>>>>

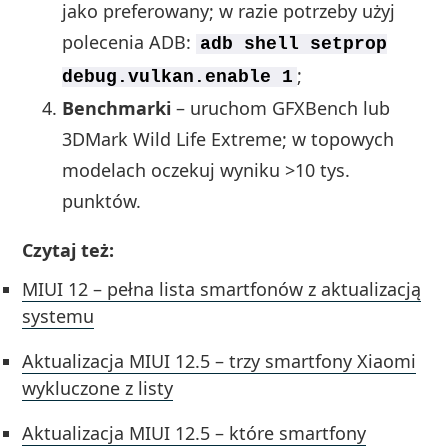
jako preferowany; w razie potrzeby użyj
polecenia ADB:
adb shell setprop
;
debug.vulkan.enable 1
Benchmarki
– uruchom GFXBench lub
3DMark Wild Life Extreme; w topowych
modelach oczekuj wyniku >10 tys.
punktów.
Czytaj też:
MIUI 12 – pełna lista smartfonów z aktualizacją
systemu
Aktualizacja MIUI 12.5 – trzy smartfony Xiaomi
wykluczone z listy
Aktualizacja MIUI 12.5 – które smartfony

<<<<

### [Activity]
Could you reproduce the records above exactly, leaving out every picture?

### [Answer to the problem]
jako preferowany; w razie potrzeby użyj
polecenia ADB:
adb shell setprop
;
debug.vulkan.enable 1
Benchmarki
– uruchom GFXBench lub
3DMark Wild Life Extreme; w topowych
modelach oczekuj wyniku >10 tys.
punktów.
Czytaj też:
MIUI 12 – pełna lista smartfonów z aktualizacją
systemu
Aktualizacja MIUI 12.5 – trzy smartfony Xiaomi
wykluczone z listy
Aktualizacja MIUI 12.5 – które smartfony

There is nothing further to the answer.